The bread and butter of eCommerce in Canada is, of course, online shopping. Now-global brands like Amazon and eBay have established the perception that this is where there's serious money to be made for business. Which is true, but eCommerce isn't just confined to B2C companies. At its core, eCommerce is really just the transaction of payment across an electronic network in exchange for goods or services (most commonly the internet, through a closed transactional system on intranet or LAN would also meet this definition). Thinking back to our article on mCommerce- this type of commerce is also an eCommerce system, strictly speaking (though we differentiate the two, because there are important conceptual and technological differences between them).
Should you rush out and hire someone to develop an eCommerce system for your business right away?
That depends. What type of business are you in? If you offer CPG retail or high-margin recurring/subscription services in the B2C space, you should definitely take a hard look at the available technologies and put some thought into how they can benefit your growth and/or service essentials. You should also talk to a professional services firm with expertise in the eCommerce space. Hint: overhead costs for eCommerce systems are almost always significantly lower than for brick-and-mortar retail. An expansion into eCommerce would likely be far less expensive than an expansion of your physical location, and could very well yield the same (or better) revenue growth if properly implemented. Some Canadian businesses are also successfully adding eCommerce features to enhance their in-store operations. For example, Staples allows customers to order customizable print products online which can then be picked up in-store.
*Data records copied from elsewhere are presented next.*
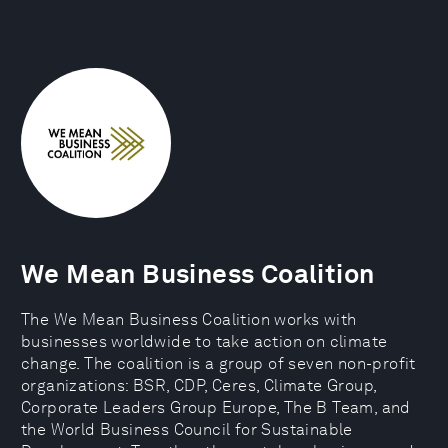
We Mean Business Coalition
The We Mean Business Coalition works with
businesses worldwide to take action on climate
change. The coalition is a group of seven non-profit
organizations: BSR, CDP, Ceres, Climate Group,
Corporate Leaders Group Europe, The B Team, and
the World Business Council for Sustainable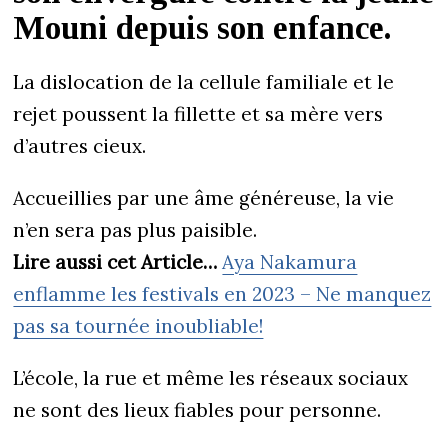
Mouni depuis son enfance.
La dislocation de la cellule familiale et le
rejet poussent la fillette et sa mère vers
d’autres cieux.
Accueillies par une âme généreuse, la vie
n’en sera pas plus paisible.
Lire aussi cet Article…
Aya Nakamura
enflamme les festivals en 2023 – Ne manquez
pas sa tournée inoubliable!
L’école, la rue et même les réseaux sociaux
ne sont des lieux fiables pour personne.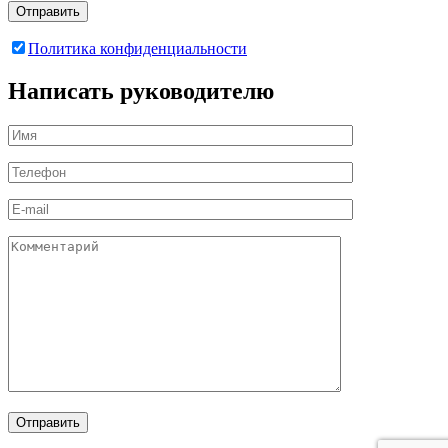
Отправить
Политика конфиденциальности
Написать руководителю
Отправить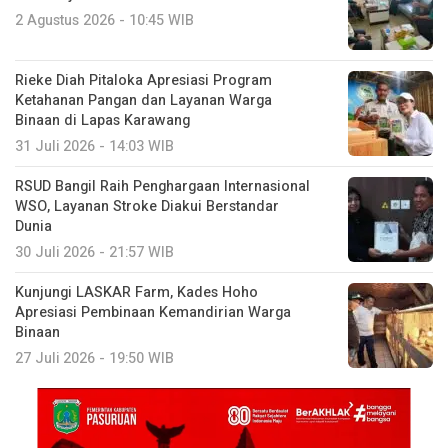
2 Agustus 2026 - 10:45 WIB
Rieke Diah Pitaloka Apresiasi Program
Ketahanan Pangan dan Layanan Warga
Binaan di Lapas Karawang
31 Juli 2026 - 14:03 WIB
RSUD Bangil Raih Penghargaan Internasional
WSO, Layanan Stroke Diakui Berstandar
Dunia
30 Juli 2026 - 21:57 WIB
Kunjungi LASKAR Farm, Kades Hoho
Apresiasi Pembinaan Kemandirian Warga
Binaan
27 Juli 2026 - 19:50 WIB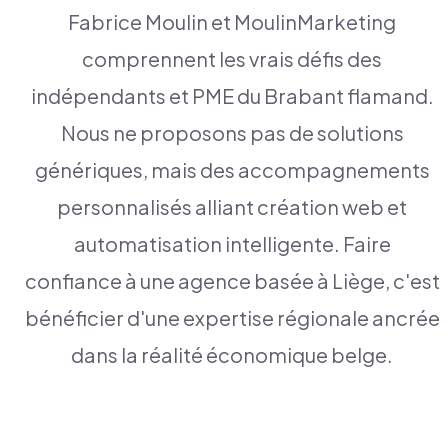
Fabrice Moulin et MoulinMarketing
comprennent les vrais défis des
indépendants et PME du Brabant flamand.
Nous ne proposons pas de solutions
génériques, mais des accompagnements
personnalisés alliant création web et
automatisation intelligente. Faire
confiance à une agence basée à Liège, c'est
bénéficier d'une expertise régionale ancrée
dans la réalité économique belge.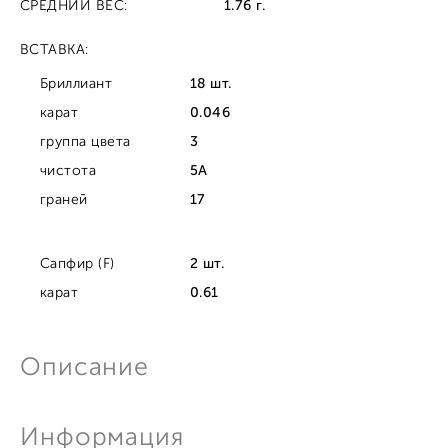
СРЕДНИЙ ВЕС:
1.76 г.
ВСТАВКА:
Бриллиант
18 шт.
карат
0.046
группа цвета
3
чистота
5A
граней
17
Сапфир (F)
2 шт.
карат
0.61
Описание
Информация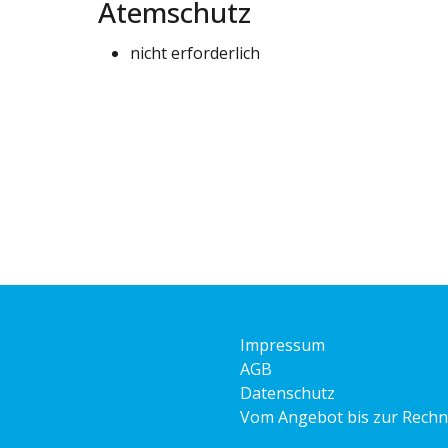
Atemschutz
nicht erforderlich
Impressum
AGB
Datenschutz
Vom Angebot bis zur Rech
We can't stress this enough: unless you have an in-house marketing team which is highly experienced in eMarketing and eCommerce deployment for Canadian SMEs, have a conversation with an agency that has demonstrable expertise in this space before you move forward!
Top 5 Considerations for Bringing eCommerce to Your Business
1. Be a Savvy Planner - where does eCommerce fit in your sales model? What are your goals? How will you measure success? Will eCommerce support your existing model, or eventually replace it?
2. Be Design Conscious - the days of slapping together a functional (but boring) eCommerce site are over. The big players have invested significantly in design, and if their site looks better than yours, you may be seen as less credible. Think of it this way: if you walk into a grocery store you've never been to, will you be more or less likely to return if the floors are cruddy and the lighting dim when the grocery store across the street is clean and well lit?
3. Be Data Driven - ensure that a robust analytics platform is built into your eCommerce system, so that you can enhance your USP as time goes on and capture customer data to refine your online selling process
4. Be Security Conscious - consumers want to know you're doing everything within reason to protect their personal information, especially credit card numbers and home addresses. Thankfully, most payment gateways have invested significantly in securing this data- and you'll get that benefit (and brand equity) when you partner with a good one.
5. Be Innovative - if you're not offering consumers a serious added-value with eCommerce, what's the point? Remember: the purpose of technology is to make our lives easier. eCommerce is experiencing rapid growth because it eliminates time-wasting trips to physically go out and shop, allowing consumers to use that time for other tasks.
Statistics Canada. The Daily: October 12, 2011. "Individual Internet Use and E-commerce".